WORK TO COMPLETE: Collect from the data below each line with "Rotation".

══════════

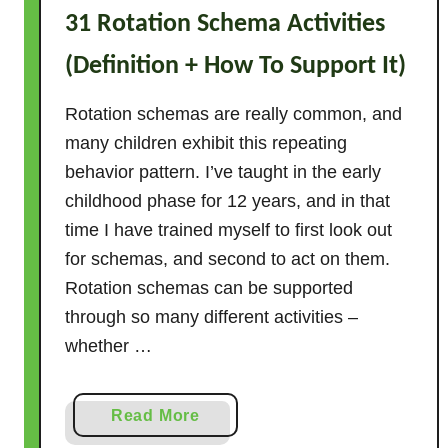
31 Rotation Schema Activities
T
h
(Definition + How To Support It)
e
r
Rotation schemas are really common, and
e
many children exhibit this repeating
?
behavior pattern. I’ve taught in the early
(
childhood phase for 12 years, and in that
S
time I have trained myself to first look out
o
for schemas, and second to act on them.
l
v
Rotation schemas can be supported
e
through so many different activities –
d
whether …
!
)
a
Read More
b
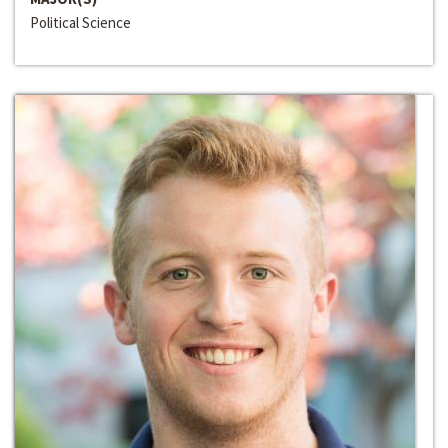
Political Science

══════════

RESULT:
31 Rotation Schema Activities
Rotation schemas are really common, and
Rotation schemas can be supported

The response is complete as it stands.